Markus Raupach: Okay, we won’t tell anybody. Maybe it’s out now.

Peter Slosberg: So yes, I mean, there’s a reason why there are guidelines. But come on. If the beer is really good, and just on the periphery, give some credit.

Markus Raupach: I try when I’m at the judging table, always to refer to the idea of the style. So if I have like a, let’s say, a carabiner or so, it’s all about drinkability and harmony and all of that. So more than like colour or bitter units, all these things. So and if you understand what is the idea of a style, you can more or less say, okay, it’s according to it, or it’s not. So, but there’s a lot of talks to do, especially if you have young and no experience judges maybe or people who are just starting with the BJCP and having the guidelines as a bible.

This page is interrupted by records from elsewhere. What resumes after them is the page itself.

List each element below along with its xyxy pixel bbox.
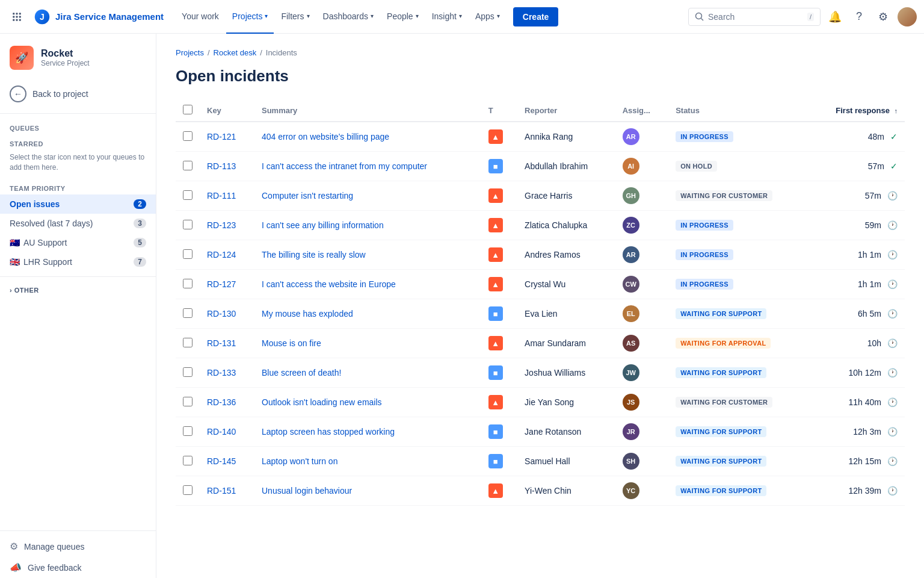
create-button[interactable]: Create [513,7,559,26]
other-section-label[interactable]: › OTHER [0,282,156,299]
issue-summary[interactable]: I can't see any billing information [262,220,384,230]
issue-key[interactable]: RD-111 [207,191,236,200]
issue-key[interactable]: RD-131 [207,338,236,348]
row-checkbox-cell[interactable] [176,211,200,240]
give-feedback-item[interactable]: 📣 Give feedback [0,557,156,578]
breadcrumb-projects[interactable]: Projects [176,48,204,57]
row-checkbox-cell[interactable] [176,329,200,358]
row-checkbox-cell[interactable] [176,152,200,181]
row-checkbox[interactable] [183,161,192,170]
issue-key[interactable]: RD-123 [207,220,236,230]
au-support-badge: 5 [134,238,146,247]
issue-summary[interactable]: My mouse has exploded [262,309,353,319]
select-all-checkbox[interactable] [183,105,192,114]
row-checkbox-cell[interactable] [176,417,200,447]
first-response-cell: 1h 1m🕐 [808,270,905,299]
first-response-value: 1h 1m🕐 [816,250,898,259]
assignee-avatar: AR [623,128,639,145]
sidebar-item-open-issues[interactable]: Open issues 2 [0,194,156,214]
help-button[interactable]: ? [849,7,869,26]
row-checkbox[interactable] [183,485,192,495]
issue-summary[interactable]: Blue screen of death! [262,368,341,378]
nav-dashboards[interactable]: Dashboards ▾ [317,0,380,34]
issue-summary[interactable]: Outlook isn't loading new emails [262,397,382,407]
app-logo[interactable]: J Jira Service Management [29,8,168,25]
row-checkbox-cell[interactable] [176,122,200,152]
row-checkbox[interactable] [183,367,192,377]
issue-summary[interactable]: 404 error on website's billing page [262,132,389,141]
issue-key[interactable]: RD-145 [207,456,236,466]
assignee-avatar: AR [623,246,639,263]
nav-your-work[interactable]: Your work [176,0,225,34]
status-cell: WAITING FOR SUPPORT [668,417,808,447]
settings-button[interactable]: ⚙ [873,7,893,26]
table-header-type[interactable]: T [481,100,517,122]
nav-people[interactable]: People ▾ [381,0,425,34]
issue-key[interactable]: RD-127 [207,279,236,289]
table-header-reporter[interactable]: Reporter [517,100,615,122]
row-checkbox[interactable] [183,308,192,318]
issue-key[interactable]: RD-133 [207,368,236,378]
row-checkbox-cell[interactable] [176,240,200,270]
notifications-button[interactable]: 🔔 [825,7,845,26]
project-info: Rocket Service Project [41,48,90,67]
search-box[interactable]: Search / [688,8,821,26]
issue-key[interactable]: RD-130 [207,309,236,319]
issue-type-icon: ■ [488,306,503,321]
assignee-avatar: AS [623,335,639,352]
sidebar-item-resolved[interactable]: Resolved (last 7 days) 3 [0,214,156,233]
issue-key[interactable]: RD-121 [207,132,236,141]
user-avatar-button[interactable] [898,7,917,26]
row-checkbox[interactable] [183,426,192,436]
manage-queues-item[interactable]: ⚙ Manage queues [0,536,156,557]
issue-summary[interactable]: I can't access the website in Europe [262,279,396,289]
issue-summary[interactable]: Computer isn't restarting [262,191,353,200]
nav-filters[interactable]: Filters ▾ [275,0,315,34]
sidebar-item-au-support[interactable]: 🇦🇺 AU Support 5 [0,233,156,252]
row-checkbox[interactable] [183,279,192,288]
status-badge: ON HOLD [676,161,717,172]
row-checkbox-cell[interactable] [176,270,200,299]
row-checkbox[interactable] [183,338,192,347]
issue-summary[interactable]: Unusual login behaviour [262,486,352,496]
row-checkbox-cell[interactable] [176,476,200,506]
row-checkbox[interactable] [183,220,192,229]
row-checkbox[interactable] [183,456,192,465]
row-checkbox[interactable] [183,190,192,200]
issue-key[interactable]: RD-124 [207,250,236,259]
row-checkbox-cell[interactable] [176,447,200,476]
row-checkbox-cell[interactable] [176,181,200,211]
first-response-value: 12h 15m🕐 [816,456,898,466]
row-checkbox-cell[interactable] [176,358,200,388]
assignee-cell: AI [615,152,668,181]
table-header-assignee[interactable]: Assig... [615,100,668,122]
issue-key[interactable]: RD-136 [207,397,236,407]
back-to-project-button[interactable]: ← Back to project [0,79,156,108]
table-header-status[interactable]: Status [668,100,808,122]
nav-insight[interactable]: Insight ▾ [426,0,468,34]
row-checkbox[interactable] [183,131,192,141]
issue-summary[interactable]: I can't access the intranet from my comp… [262,161,427,171]
table-header-first-response[interactable]: First response ↑ [808,100,905,122]
table-header-key[interactable]: Key [200,100,254,122]
grid-menu-button[interactable] [7,7,26,26]
issue-summary[interactable]: Laptop screen has stopped working [262,427,395,437]
issue-key[interactable]: RD-140 [207,427,236,437]
issue-key[interactable]: RD-113 [207,161,236,171]
nav-projects[interactable]: Projects ▾ [226,0,274,34]
issue-summary[interactable]: Laptop won't turn on [262,456,337,466]
row-checkbox-cell[interactable] [176,299,200,329]
issue-summary[interactable]: The billing site is really slow [262,250,366,259]
nav-apps[interactable]: Apps ▾ [469,0,506,34]
row-checkbox[interactable] [183,397,192,406]
row-checkbox-cell[interactable] [176,388,200,417]
queues-section-label: Queues [0,119,156,134]
issue-summary[interactable]: Mouse is on fire [262,338,321,348]
breadcrumb-rocket-desk[interactable]: Rocket desk [214,48,257,57]
table-header-summary[interactable]: Summary [254,100,481,122]
issue-key[interactable]: RD-151 [207,486,236,496]
first-response-value: 1h 1m🕐 [816,279,898,289]
table-header-checkbox[interactable] [176,100,200,122]
row-checkbox[interactable] [183,249,192,259]
sidebar-item-lhr-support[interactable]: 🇬🇧 LHR Support 7 [0,252,156,272]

Peter Slosberg: Well let’s talk about styles because this is another bug up my ass. There’s a proliferation of IPA styles and crazy styles. Milkshake this and all that. I think one of the problems I see around the world, maybe you do, too, so many brewers want to get on the bandwagon of these new crazy styles that they don’t learn how to make the base styles first.

Markus Raupach: Proper beer.

Peter Slosberg: Yes. And I just think that’s a, I think it’s a sad thing. But I also think it’s a bad thing.

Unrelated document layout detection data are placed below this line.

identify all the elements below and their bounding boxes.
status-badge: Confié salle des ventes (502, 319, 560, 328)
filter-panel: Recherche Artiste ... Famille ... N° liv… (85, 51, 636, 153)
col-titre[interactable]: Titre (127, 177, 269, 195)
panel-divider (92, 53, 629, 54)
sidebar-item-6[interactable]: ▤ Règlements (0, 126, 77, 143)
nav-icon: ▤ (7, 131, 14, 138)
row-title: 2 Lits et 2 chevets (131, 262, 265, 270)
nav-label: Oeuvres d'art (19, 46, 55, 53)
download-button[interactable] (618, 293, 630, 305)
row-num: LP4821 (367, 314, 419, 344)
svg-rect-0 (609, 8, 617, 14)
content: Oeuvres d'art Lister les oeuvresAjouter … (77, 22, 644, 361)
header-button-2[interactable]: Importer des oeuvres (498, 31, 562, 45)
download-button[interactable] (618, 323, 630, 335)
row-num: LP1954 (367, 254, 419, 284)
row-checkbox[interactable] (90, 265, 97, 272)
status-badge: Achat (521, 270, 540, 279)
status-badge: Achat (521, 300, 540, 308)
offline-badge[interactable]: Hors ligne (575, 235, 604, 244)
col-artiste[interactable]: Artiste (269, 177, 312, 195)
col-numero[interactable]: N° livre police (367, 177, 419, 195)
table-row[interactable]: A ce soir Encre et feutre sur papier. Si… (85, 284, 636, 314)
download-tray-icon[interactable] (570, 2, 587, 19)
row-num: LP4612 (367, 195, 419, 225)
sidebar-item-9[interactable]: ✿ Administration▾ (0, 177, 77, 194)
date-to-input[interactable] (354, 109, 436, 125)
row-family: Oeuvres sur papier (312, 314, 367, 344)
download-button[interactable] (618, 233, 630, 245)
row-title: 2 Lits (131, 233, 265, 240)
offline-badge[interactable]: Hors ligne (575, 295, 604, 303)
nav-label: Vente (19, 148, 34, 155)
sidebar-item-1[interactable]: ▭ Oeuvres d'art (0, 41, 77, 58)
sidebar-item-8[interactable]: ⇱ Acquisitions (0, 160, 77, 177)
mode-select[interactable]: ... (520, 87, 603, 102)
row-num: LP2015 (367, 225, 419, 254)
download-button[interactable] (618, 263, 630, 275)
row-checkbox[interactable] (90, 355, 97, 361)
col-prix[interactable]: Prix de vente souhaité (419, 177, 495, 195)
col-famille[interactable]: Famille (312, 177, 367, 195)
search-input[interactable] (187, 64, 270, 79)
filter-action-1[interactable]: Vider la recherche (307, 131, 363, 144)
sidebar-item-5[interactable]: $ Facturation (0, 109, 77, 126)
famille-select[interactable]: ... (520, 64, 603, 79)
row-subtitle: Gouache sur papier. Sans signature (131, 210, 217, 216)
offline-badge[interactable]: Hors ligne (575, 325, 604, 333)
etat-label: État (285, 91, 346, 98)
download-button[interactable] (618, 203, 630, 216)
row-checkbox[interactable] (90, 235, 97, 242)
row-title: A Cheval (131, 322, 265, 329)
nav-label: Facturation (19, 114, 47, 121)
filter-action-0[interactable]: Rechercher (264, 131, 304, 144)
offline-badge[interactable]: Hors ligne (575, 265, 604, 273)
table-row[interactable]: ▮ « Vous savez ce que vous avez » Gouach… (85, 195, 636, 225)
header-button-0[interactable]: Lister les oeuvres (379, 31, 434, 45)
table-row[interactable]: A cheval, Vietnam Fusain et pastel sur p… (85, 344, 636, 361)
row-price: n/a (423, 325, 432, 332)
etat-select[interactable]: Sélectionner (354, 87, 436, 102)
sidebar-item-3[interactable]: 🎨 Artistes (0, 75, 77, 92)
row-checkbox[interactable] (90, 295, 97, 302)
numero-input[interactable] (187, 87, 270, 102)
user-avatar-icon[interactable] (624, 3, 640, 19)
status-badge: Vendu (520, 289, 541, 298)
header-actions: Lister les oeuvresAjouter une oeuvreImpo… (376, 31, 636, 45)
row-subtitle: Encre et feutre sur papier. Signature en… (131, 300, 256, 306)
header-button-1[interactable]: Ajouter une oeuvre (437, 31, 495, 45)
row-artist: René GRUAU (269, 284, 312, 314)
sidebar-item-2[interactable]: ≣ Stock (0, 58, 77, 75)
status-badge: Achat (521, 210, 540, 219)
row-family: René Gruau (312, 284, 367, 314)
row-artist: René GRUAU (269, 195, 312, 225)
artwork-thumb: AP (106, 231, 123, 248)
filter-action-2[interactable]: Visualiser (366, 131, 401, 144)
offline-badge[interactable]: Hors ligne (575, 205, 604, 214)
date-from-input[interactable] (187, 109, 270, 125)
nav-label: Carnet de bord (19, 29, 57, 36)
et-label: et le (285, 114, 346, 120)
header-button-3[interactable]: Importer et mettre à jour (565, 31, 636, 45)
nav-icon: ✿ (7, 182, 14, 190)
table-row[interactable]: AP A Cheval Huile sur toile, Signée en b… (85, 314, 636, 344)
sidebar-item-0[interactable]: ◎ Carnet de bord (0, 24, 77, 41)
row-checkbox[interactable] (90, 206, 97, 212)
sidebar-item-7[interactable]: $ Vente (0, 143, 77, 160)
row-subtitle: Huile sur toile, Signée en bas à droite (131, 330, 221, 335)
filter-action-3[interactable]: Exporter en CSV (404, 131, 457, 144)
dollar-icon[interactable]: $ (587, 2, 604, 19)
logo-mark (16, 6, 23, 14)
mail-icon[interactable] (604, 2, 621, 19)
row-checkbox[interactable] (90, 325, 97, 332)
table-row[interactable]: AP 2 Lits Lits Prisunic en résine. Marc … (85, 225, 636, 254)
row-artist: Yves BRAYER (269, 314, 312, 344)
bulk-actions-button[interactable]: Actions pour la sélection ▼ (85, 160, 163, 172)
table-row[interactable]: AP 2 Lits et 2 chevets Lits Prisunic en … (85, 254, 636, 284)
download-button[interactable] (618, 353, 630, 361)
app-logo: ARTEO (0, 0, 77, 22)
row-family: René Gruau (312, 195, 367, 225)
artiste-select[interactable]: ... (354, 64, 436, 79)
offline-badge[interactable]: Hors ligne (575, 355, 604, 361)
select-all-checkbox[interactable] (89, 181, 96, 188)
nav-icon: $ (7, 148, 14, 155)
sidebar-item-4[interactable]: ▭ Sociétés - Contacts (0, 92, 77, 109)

Markus Raupach: Yes, I think that’s also maybe the reason if you look in the German beer market, and especially in the craft beer market that we can see, there were a lot of people coming into the market maybe 10 years ago, 15 years ago. Many of them not being brewers, just trying home brewing and then starting a company. But if you now look after 10, 15 years, those who are really successful are those who know what they’re doing. So it’s the breweries will have a quite good range of standard beer styles, standard beers. And then they use their abilities to try new things, to try new recipes, to be creative. And I think it’s always important that you know the basic stuff. So if you don’t know how to cook properly, maybe you never would make a very good menu. Maybe once if you’re lucky, and you have the right things, but not repeating. So back to your story of repeating.

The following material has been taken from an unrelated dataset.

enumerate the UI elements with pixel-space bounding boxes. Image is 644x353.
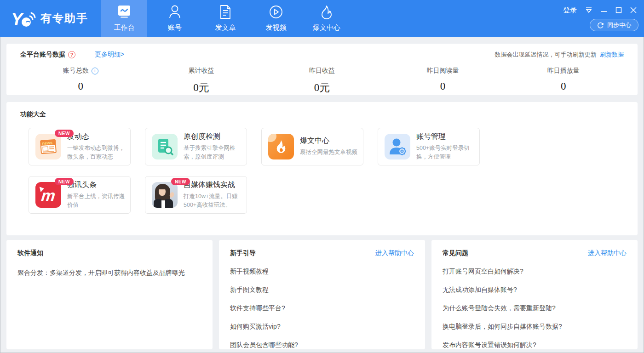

Peter Slosberg: One of the examples, it’s not quite historical styles doing them well, but it’s brewers trying to push the envelope too much. A friend of mine in San Francisco, Kim Sturdivant, he invented the style brewed IPA. It’s a dead style now. And it’s a dead style, because a properly made brewed IPA, and since Kim started it he did a lot of experiments and found that it was either 22 or 23 IBUs. The beer is so bone dry that you don’t need a lot of hops to really get it and have it in some form of balance. And around the world, I try these brewed IPAs where there’d be 40 or 50 IBUs, and you grab your throat from the bitterness. People just went off on a whole new thing and it killed the style. But I think what I think is also quite kind of interesting is brewed IPAs are basically dead. But if you’ve heard of West Coast IPAs, in the last four or five years West Coast IPAs have changed completely from like, let’s say a traditional IPA with some malt character and some hops, to a light, light, light golden beer with some adjuncts to lighten it in colour. It’s bone dry and it’s relatively balancing bitter, which is a brewed IPA. And the cold IPA, when you peel it back and you look at cold IPA, what is that? It’s a brewed IPA. It’s very light, bone dry and balancing hops. So come on, guys. Keep it in line. Keep it in your pants, so to speak.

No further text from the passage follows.